BioNTech has extended beyond its identity as a COVID-19 vaccine manufacturer. While its revenue has been steadily declining, including a 35.4% drop, year over year, to 118.1 million euros (roughly $134 million) in the first quarter, the German company reported 16.8 billion euros (approximately $18 billion) in cash, cash equivalents, and security investments. Any buyer would essentially be buying a world-class clinical platform at a steep structural discount, with BioNTech's own cash offsetting a large portion of the up-front purchase price.

BioNTech has a late-stage oncology and ADC pipeline

Rather than buying early-stage science, an acquirer would step into a mature oncology portfolio. BioNTech has more than 25 phase 2 and phase 3 clinical trials running. Some of the high-potential programs include Pumitamig, a bispecific immunomodulator currently being scaled into five new pivotal trials for lung, breast, and gastric cancers, and Gotistobart, a CTLA-4 antibody showing strong overall survival trends in non-small cell lung cancer, with pivotal phase III interim data due later this year.

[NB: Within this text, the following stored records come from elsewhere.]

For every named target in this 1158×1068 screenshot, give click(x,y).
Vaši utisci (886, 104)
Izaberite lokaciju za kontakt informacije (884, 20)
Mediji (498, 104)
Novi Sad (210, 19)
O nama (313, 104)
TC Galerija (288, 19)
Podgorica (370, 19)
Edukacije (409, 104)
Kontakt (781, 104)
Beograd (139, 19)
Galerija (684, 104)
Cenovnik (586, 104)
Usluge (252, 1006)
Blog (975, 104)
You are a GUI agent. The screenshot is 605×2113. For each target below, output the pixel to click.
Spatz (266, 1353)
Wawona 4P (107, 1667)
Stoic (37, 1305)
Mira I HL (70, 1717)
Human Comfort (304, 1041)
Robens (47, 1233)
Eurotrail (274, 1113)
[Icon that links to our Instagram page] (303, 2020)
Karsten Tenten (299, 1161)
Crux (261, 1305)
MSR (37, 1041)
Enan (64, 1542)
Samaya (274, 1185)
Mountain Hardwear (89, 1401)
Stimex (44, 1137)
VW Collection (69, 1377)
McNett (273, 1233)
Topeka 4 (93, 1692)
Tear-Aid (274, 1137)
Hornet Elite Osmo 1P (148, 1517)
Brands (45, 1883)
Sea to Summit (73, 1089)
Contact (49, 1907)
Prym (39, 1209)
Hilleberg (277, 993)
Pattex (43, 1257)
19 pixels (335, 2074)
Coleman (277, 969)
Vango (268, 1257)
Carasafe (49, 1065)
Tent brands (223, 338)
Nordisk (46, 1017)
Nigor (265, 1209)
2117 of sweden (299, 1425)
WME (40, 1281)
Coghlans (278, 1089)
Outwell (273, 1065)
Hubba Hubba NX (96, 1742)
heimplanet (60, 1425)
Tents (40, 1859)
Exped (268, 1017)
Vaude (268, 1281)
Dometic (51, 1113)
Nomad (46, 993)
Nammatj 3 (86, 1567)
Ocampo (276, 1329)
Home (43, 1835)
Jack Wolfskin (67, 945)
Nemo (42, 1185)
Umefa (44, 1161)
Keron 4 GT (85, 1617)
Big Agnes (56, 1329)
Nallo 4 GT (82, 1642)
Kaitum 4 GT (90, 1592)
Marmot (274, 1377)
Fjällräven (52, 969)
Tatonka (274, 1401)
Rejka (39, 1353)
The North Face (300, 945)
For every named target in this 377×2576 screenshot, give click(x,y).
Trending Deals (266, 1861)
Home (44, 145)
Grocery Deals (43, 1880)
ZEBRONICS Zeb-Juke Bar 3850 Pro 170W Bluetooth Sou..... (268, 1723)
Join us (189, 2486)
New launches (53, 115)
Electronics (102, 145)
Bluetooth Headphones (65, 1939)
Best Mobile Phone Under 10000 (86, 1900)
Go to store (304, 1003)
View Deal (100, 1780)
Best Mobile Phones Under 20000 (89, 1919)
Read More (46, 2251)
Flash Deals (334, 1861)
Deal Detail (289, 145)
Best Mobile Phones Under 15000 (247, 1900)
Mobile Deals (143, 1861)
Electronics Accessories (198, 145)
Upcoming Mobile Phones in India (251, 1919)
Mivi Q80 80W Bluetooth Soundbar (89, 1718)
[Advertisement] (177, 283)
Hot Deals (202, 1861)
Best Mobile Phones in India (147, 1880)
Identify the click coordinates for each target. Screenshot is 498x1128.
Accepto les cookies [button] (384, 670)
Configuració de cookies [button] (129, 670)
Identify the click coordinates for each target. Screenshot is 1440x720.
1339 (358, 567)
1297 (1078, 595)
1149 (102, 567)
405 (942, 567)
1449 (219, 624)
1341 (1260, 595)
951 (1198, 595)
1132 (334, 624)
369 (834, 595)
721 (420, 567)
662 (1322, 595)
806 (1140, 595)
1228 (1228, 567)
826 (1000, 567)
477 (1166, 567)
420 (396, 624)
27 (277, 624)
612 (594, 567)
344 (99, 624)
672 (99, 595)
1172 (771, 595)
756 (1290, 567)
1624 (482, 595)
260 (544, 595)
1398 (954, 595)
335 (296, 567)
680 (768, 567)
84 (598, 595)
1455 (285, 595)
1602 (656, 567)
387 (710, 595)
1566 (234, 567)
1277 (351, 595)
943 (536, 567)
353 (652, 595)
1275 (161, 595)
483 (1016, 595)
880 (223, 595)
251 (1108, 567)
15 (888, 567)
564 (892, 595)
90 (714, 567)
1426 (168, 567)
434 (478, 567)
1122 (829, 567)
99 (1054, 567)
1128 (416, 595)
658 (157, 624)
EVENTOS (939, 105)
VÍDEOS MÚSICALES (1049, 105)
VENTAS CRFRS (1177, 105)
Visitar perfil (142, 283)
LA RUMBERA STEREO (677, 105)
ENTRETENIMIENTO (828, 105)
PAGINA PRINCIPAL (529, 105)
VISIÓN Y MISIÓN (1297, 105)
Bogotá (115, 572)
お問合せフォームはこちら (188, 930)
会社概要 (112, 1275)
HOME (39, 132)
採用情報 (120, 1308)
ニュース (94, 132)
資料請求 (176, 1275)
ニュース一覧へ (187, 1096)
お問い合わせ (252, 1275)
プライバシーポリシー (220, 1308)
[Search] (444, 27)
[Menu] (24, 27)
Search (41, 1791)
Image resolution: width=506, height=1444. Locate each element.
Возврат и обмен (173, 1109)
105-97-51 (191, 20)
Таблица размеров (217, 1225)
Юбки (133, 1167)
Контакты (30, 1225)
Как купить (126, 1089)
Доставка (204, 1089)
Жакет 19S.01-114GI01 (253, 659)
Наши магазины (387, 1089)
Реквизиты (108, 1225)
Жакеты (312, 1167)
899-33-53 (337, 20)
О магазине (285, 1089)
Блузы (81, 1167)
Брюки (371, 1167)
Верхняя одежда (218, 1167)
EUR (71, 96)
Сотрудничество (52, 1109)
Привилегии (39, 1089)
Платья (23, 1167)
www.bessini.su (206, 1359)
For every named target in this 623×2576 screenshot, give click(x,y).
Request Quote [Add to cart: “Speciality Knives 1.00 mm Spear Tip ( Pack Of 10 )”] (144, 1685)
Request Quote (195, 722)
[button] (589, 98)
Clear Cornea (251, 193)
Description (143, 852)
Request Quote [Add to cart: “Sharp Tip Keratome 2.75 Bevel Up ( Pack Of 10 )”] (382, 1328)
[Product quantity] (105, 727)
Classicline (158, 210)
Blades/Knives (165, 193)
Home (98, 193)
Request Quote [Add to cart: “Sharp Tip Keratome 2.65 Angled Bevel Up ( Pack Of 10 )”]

A legacy pharma company facing its own patent cliffs could immediately absorb a late-stage portfolio spanning messenger RNA (mRNA) immunotherapies, next-gen immunomodulators, and highly sought-after antibody-drug conjugates (ADCs). BioNTech has six late-stage clinical readouts expected this year.

New BioNTech leadership may be more open to a buyout

Co-founders Uğur Şahin and Özlem Türeci hold voting control over the company's direction, and they have been committed to keeping BioNTech independent to realize their 2030 vision of becoming a fully integrated, multi-product oncology powerhouse.

However, with the co-founders scheduled to transition out of management by the end of 2026 to launch a separate, early-stage mRNA innovation spinoff, the corporate governance structure is shifting.

It's still a good time to buy this duo

Both companies have seen their shares drop by more than 13% over the past year. Neither is profitable, so they may find that taking a buyout makes more sense for the success of their promising pipelines.

It's easy to see Johnson & Johnson as a potential suitor for Legend Biotech, as the two companies already partner on Carvykti sales. BioNTech has partnered with Pfizer and Bristol Myers Squibb, so those two would be potential suitors.

There are other large pharmaceutical companies facing patent cliffs for their therapies and could benefit from acquiring Legend's or BioNTech's pipeline. There's a risk in buying any unprofitable biotech stock, but the potential upside is evident for these two.